Astrophysicist Neil deGrasse Tyson calls on fellow atheists to show respect, compassion and understanding towards believers.
The context is the relationship between education and belief in a personal god. This belief declines from around 90% among the general public to 7% among elite scientists – small, but still a significant minority of top scientists who believe in some kind of personal god who can intervene in the world.
At 2:39 Tyson says this:
So here’s my problem, here’s my concern: When you’re educated and you understand how physics works, and you’re mathematically literate, and you understand data, and you understand experiment, and you go up to someone who doesn’t have that training, and they’re religious, and you ask them “Why are you you religious, you’re believing in invisible things that influence your life, what’s wrong with you?”, that’s unfair.

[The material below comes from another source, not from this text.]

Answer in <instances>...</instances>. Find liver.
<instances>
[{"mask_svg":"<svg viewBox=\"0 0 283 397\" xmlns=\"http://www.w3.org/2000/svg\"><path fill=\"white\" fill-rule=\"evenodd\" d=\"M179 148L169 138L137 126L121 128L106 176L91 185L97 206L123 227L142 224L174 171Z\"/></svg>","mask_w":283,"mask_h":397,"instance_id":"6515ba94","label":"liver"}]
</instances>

It’s not only unfair, it’s disrespectful, for the following reason: until that number [the 7% of elite scientists who believe in a personal god] is zero, you’ve got nothing to say to the general public. These are scientists among us in the National Academy of Sciences who are religious and pray to a personal god and I know some of them. And you’re fighting the public for their religious beliefs?

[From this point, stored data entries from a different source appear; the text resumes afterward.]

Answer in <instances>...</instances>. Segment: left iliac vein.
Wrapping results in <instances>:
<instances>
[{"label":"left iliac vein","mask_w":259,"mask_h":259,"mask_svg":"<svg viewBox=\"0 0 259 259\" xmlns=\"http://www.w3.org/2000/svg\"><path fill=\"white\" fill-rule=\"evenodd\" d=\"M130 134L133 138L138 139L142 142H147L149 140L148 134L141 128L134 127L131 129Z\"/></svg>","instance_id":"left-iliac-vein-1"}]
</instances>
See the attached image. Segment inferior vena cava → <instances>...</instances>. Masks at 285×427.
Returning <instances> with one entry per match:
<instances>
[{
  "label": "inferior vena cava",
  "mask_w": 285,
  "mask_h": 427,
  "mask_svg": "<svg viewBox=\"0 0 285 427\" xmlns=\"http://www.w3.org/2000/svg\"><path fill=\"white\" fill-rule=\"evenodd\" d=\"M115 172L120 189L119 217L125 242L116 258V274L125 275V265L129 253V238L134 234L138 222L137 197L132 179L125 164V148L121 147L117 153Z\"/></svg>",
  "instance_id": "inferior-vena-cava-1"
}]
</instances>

Figure that one out first, because maybe there’s an asymptote. Maybe you can’t change everybody. Maybe that’s telling us something. Maybe there’s something in the brain wiring that positively prevents some people from ever being an atheist.

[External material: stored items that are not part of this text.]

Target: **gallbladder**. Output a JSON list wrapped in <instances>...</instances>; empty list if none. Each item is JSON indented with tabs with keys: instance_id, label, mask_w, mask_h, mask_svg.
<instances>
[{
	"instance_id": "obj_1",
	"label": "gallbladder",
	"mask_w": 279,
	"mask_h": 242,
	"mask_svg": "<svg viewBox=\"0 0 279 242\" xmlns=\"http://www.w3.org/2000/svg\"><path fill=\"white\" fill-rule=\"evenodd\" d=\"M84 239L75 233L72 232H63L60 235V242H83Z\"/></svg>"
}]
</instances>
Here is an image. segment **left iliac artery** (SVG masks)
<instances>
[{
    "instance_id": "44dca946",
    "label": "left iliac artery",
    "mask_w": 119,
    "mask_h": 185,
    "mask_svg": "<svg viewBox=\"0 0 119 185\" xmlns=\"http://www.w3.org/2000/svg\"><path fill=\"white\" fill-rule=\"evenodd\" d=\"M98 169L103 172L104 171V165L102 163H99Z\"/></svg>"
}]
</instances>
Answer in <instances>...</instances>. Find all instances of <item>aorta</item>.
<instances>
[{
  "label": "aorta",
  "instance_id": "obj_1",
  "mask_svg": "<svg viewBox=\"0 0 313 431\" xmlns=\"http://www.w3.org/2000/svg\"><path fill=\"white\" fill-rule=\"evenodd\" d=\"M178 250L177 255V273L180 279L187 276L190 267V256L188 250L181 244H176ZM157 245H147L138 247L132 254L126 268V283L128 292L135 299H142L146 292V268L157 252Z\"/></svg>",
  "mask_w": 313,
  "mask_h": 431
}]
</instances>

If that’s the case, in a way, they can’t help it, and you’ll never know it because you’re not one of them. So I ask you, first for compassion with the public, but you should target your exercise, and your experiments on understanding that number. Because that’s not zero. Yes it’s low, but it’s not one percent, it’s not one-half of a percent, or a tenth of a percent – it is seven percent – one out of fourteen.Neil deGrasse Tyson
How far to take this? I think Tyson himself demonstrates a great balance in his public life, speaking clearly and openly, with humor and respect.